It was inevitable.

After an awkward, seemingly interminable saga that left fans, media and the club itself exhausted, the Colorado Rockies finally traded Troy Tulowitzki on Monday, along with LaTroy Hawkins, in exchange for Jose Reyes and a trio of pitching prospects – a move that officially signals the planned rebuild of the club.

With the way it played out over the past few years, it almost looked like it was never going to happen. But of course, the best way to improve in a sport is by leveraging your older players of value for younger players with upside, so the Rockies eventually had to find a new home for their star shortstop if they ever planned to turn the page.

“I felt like I got blindsided a bit. I thought I was in the loop, in the conversation,” Tulowitzki told The Denver Post Tuesday. “So it definitely caught me by surprise. I was shocked, and it caught me off guard. I think maybe I was a little naive to think I would be so connected to the (trade) process.”

It’s funny how the last little bit of that quote has been so often cut off in the past 24 hours. Tulo didn’t take long to recognize that the idea that he wouldn’t be consulted every step of the trade process, especially one that takes place over isolated, uneventful phone calls over the span of weeks or even months before finally coming together from scratch in a matter of hours. Yet although Tulo did acknowledge his naivety in the matter, it hasn’t stopped fans from denouncing the way that Colorado handled the situation. The trade process is incredibly nuanced and tedious at times, and appraising your star shortstop on every call or providing him a list of every team that inquired about his availability in a given week wouldn’t just be impractical, it would be potentially detrimental to his mental health.

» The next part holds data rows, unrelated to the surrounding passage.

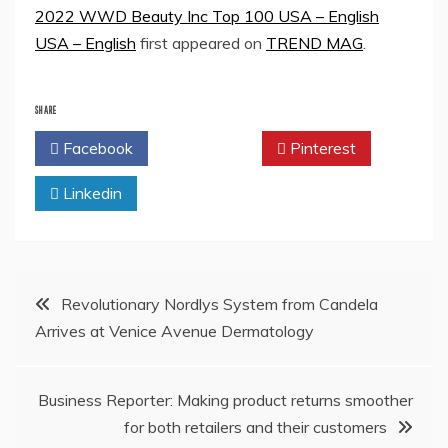
2022 WWD Beauty Inc Top 100 USA – English
USA – English
first appeared on
TREND MAG
.
SHARE
Facebook
Twitter
Pinterest
Linkedin
Post
Revolutionary Nordlys System from Candela
Arrives at Venice Avenue Dermatology
navigation
Business Reporter: Making product returns smoother
for both retailers and their customers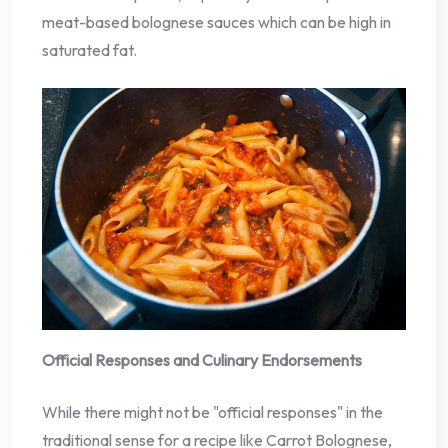
meat-based bolognese sauces which can be high in
saturated fat.
Official Responses and Culinary Endorsements
While there might not be "official responses" in the
traditional sense for a recipe like Carrot Bolognese,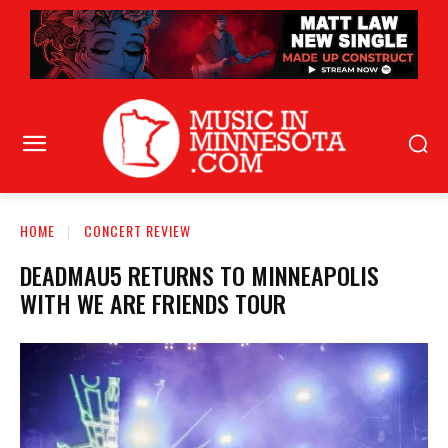
HOME
CONCERT REVIEW
DEADMAU5 RETURNS TO MINNEAPOLIS
WITH WE ARE FRIENDS TOUR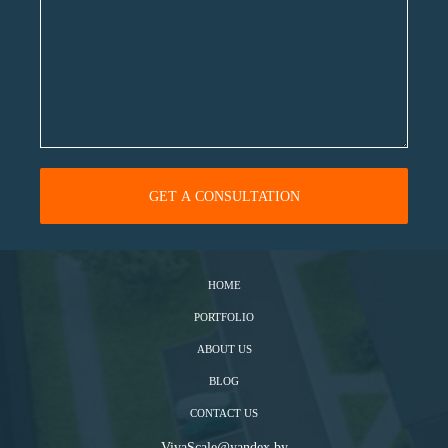
HOME
PORTFOLIO
ABOUT US
BLOG
CONTACT US
VivaScale@yandex.by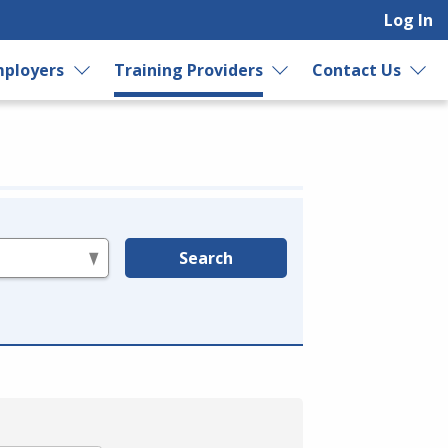
Log In
ployers
Training Providers
Contact Us
Search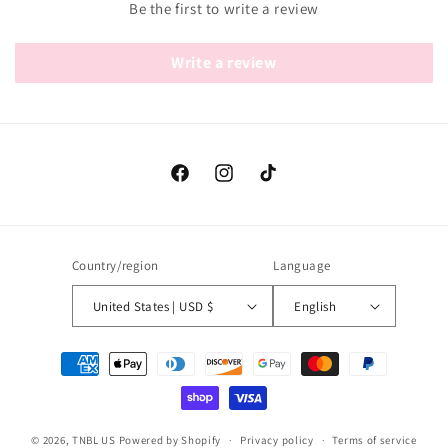
Be the first to write a review
Write a review
Facebook
Instagram
TikTok
Country/region
Language
United States | USD $
English
Payment
methods
© 2026,
TNBL US
Powered by Shopify
Privacy policy
Terms of service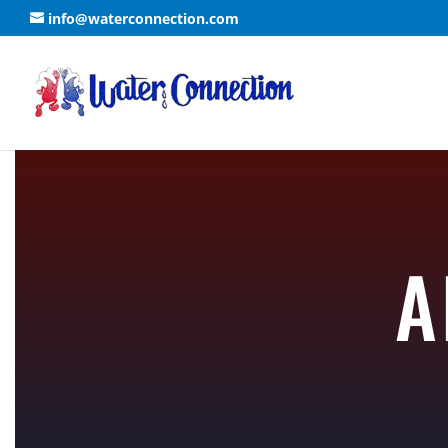
info@waterconnection.com
A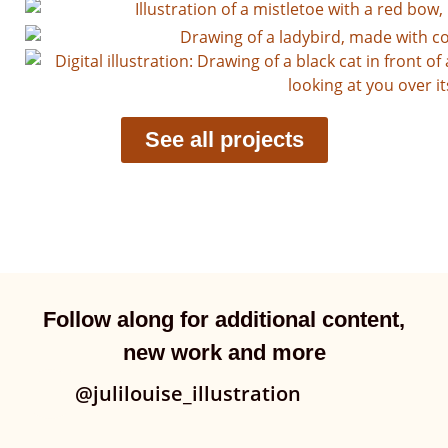
See all projects
Follow along for additional content,
new work and more
@julilouise_illustration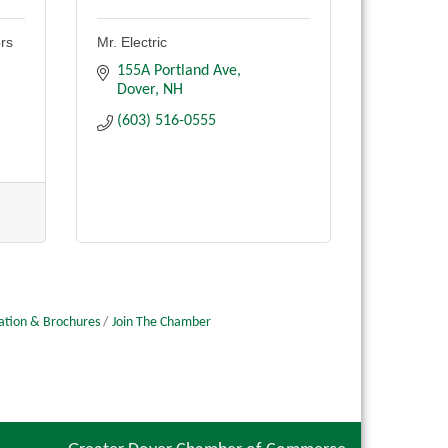
ors
Mr. Electric
155A Portland Ave
Dover
NH
(603) 516-0555
ation & Brochures
Join The Chamber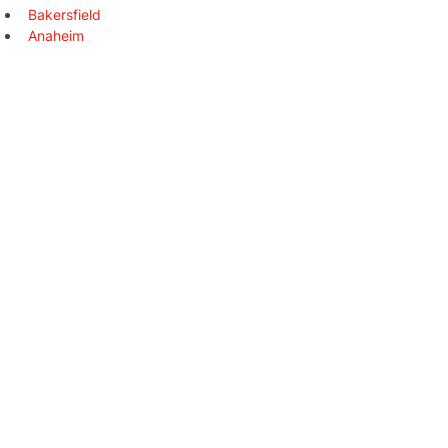
Bakersfield
Anaheim
Stockton
Riverside
Irvine
Chula Vista
Fremont
Santa Clarita
San Bernardino
Modesto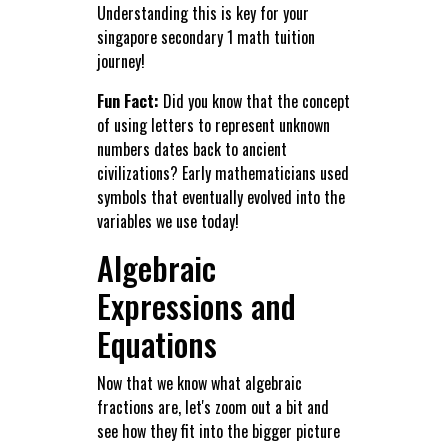
Understanding this is key for your
singapore secondary 1 math tuition
journey!
Fun Fact:
Did you know that the concept
of using letters to represent unknown
numbers dates back to ancient
civilizations? Early mathematicians used
symbols that eventually evolved into the
variables we use today!
Algebraic
Expressions and
Equations
Now that we know what algebraic
fractions are, let's zoom out a bit and
see how they fit into the bigger picture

That makes it all the more silly that Dick Monfort would guarantee to Tulo that he would be involved and be allowed to give his blessing to any deal. Any club would be foolish to only make a trade that the star involved signed off on (short of an actual contract provision dictating it); so why on earth would Monfort ever even give lip service to the notion?

Unfortunately, it all comes back to a pattern of behavior that has become all too common at 20th and Blake. A behavior that says, “If you’re not 100-percent on board, we will scrap you and on your way out the door treat you as if you never mattered.”

Before Tulowitzki’s “blindsiding,” there was Dexter Fowler. Traded to the Astros for a modest return, followed by general manager Dan O’Dowd inexplicably ripping Fowler in a subsequent interview.

“I think he’s got to get tougher,” O’Dowd said. “No doubt. He’s got to show up and play with an edge every day, not just when he thinks he has to.”

Fowler was already on his way to Houston. How O’Dowd benefitted exactly from throwing his outgoing player under the bus isn’t clear, but he took a fair amount of heat for what many considered to be a gratuitous shot.

Before that, there was the bizarre scene in San Diego in which a clearly rattled Ubaldo Jimenez was forced to take the mound for a game against the Padres, even as he knew the paperwork was being signed for him to be traded to Cleveland. The result was one inning in which Jimenez surrendered four runs on two hits and four walks while throwing 45 pitches before being pulled from the game he never should have entered.

There were even allusions to “bad apples” when the club dropped Garrett Atkins, Ty Wigginton and others throughout the years.

Taken individually, most (if not all) of these incidents could be chalked up to miscommunication, misrepresentation of quotes, or just a lapse in judgment. Listed out on a timeline, however, it looks like a legacy of scorched earth on players who dared to demand more from the organization.

Tulo doesn’t seem to harbor ill will over the situation, and in all fairness to general manager Jeff Bridich, he wasn’t in a position to do anything about those previous mishaps. But as the club moves forward, hopefully the powers that be will start paying closer attention to what their players think, and not just treat it as the opinion of another clueless dissenter.

“I don’t know any of these dudes we got,” Nolan Arenado said of the trade. “But I think if we were going to trade Tulo, I would think it would be for an ace, an established veteran pitcher. Obviously we are starting to rebuild from the ground up.”

Arenado is the new face of the franchise. Will his dissenting opinion be viewed as valuable, or simply the angry words of an oblivious player who doesn’t know how these things work?

If it’s the latter, it will only be a matter of time before Arenado is the next “inevitable” trade.